The Rx for the Pharma Supply Chain


When one of the world’s largest consulting firms says that an entire industry’s supply chain infrastructure is “under-utilized, inefficient and ill-equipped to cope with the sort of products coming down the pipeline,” you sit up and take notice.

That’s exactly what PricewaterhouseCoopers (PwC) has written in a review of the pharmaceutical industry.  In its new report, “Pharma 2020: Supplying the Future,” PwC’s authors write that the industry will require a “radical overhaul” in order to meet both the changing requirements of the industry, as well as the larger change in outlook from patient-based to outcome-based approach.

The report predicts that collaboration will have to increase among healthcare partners, making the entire process more efficient.  We couldn’t agree more.  The supply chain environment has exploded into multiple dimensions; today’s supply chain can no longer be run in a linear manner – by the time problems are communicated sequentially through the supply chain, the original conditions and problem have changed. In an environment where any disruption among any of the partners at any level runs the risk of causing disruption at every point, information needs to be communicated simultaneously and decisions need to be made in parallel and often collaboratively. Synchronized, collaborative demand-supply networks are what is required.

PwC writes that “the supply chains for designing, manufacturing and distributing pharmaceuticals and medical devices plus those providing healthcare services will integrate so that all partners can see the full picture and help them plan ahead more accurately and cost-effective.”  In short, we believe they’re saying that pharmaceutical companies’ supply chains will evolve into what we at Vecco refer to as a business network.
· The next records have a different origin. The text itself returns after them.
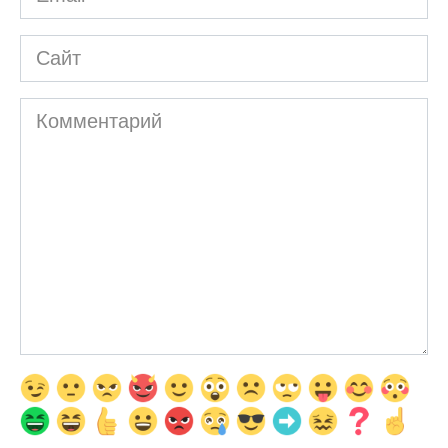
*
Сайт
Комментарий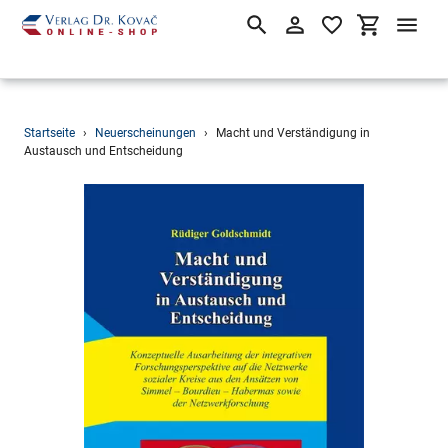
Suchen
Einloggen
Einkaufsw
Direkt
Startseite
›
Neuerscheinungen
›
Macht und Verständigung in
zum
Austausch und Entscheidung
Inhalt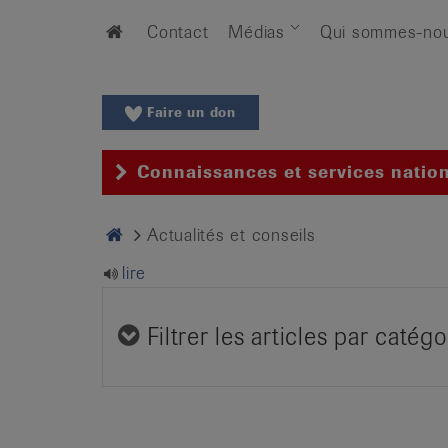
Aller
Aller
Home
Contact
Médias
Qui sommes-no
au
vers
menu
le
principal
contenu
Aller
Faire un don
à
la
Connaissances et services natio
recherche
Changer
Home
Actualités et conseils
de
région
lire
Changer
de
Filtrer les articles par catégo
langue:
de
/
fr
/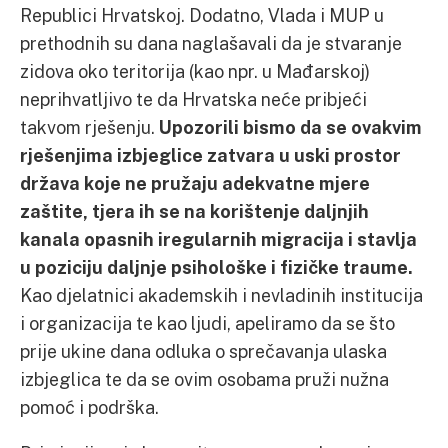
Republici Hrvatskoj. Dodatno, Vlada i MUP u
prethodnih su dana naglašavali da je stvaranje
zidova oko teritorija (kao npr. u Mađarskoj)
neprihvatljivo te da Hrvatska neće pribjeći
takvom rješenju.
Upozorili bismo da se ovakvim
rješenjima izbjeglice zatvara u uski prostor
država koje ne pružaju adekvatne mjere
zaštite, tjera ih se na korištenje daljnjih
kanala opasnih iregularnih migracija i stavlja
u poziciju daljnje psihološke i fizičke traume.
Kao djelatnici akademskih i nevladinih institucija
i organizacija te kao ljudi, apeliramo da se što
prije ukine dana odluka o sprečavanja ulaska
izbjeglica te da se ovim osobama pruži nužna
pomoć i podrška.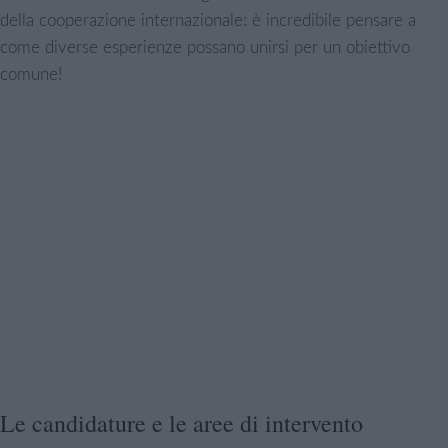
della cooperazione internazionale: è incredibile pensare a
come diverse esperienze possano unirsi per un obiettivo
comune!
Le candidature e le aree di intervento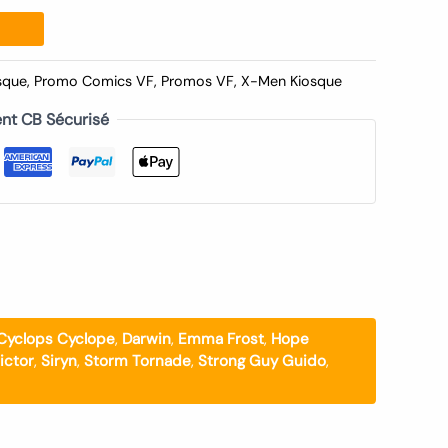
sque
,
Promo Comics VF
,
Promos VF
,
X-Men Kiosque
nt CB Sécurisé
Cyclops Cyclope
,
Darwin
,
Emma Frost
,
Hope
ictor
,
Siryn
,
Storm Tornade
,
Strong Guy Guido
,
The business network is collaborative.  The business network enables companies to create real-time, synchronized multi-partner approaches that solve their global supply and fulfillment challenges. 

Other vertical industries may not need the “radical overhaul” that PwC says pharmaceutical firms require.  But they clearly need to think ahead; what’s worked in the past…what works today…will almost certainly fall behind as the global economy becomes increasingly more inter-connected, and definitely more competitive.   PwC’s spokesman is quoted in the company’s news release as saying, “Companies that recognize information as the currency of the future, will be those that go the final mile and stand out by 2020.”  He’s talking about pharmaceutical firms, of course, but his words clearly apply to virtually every firm out there today.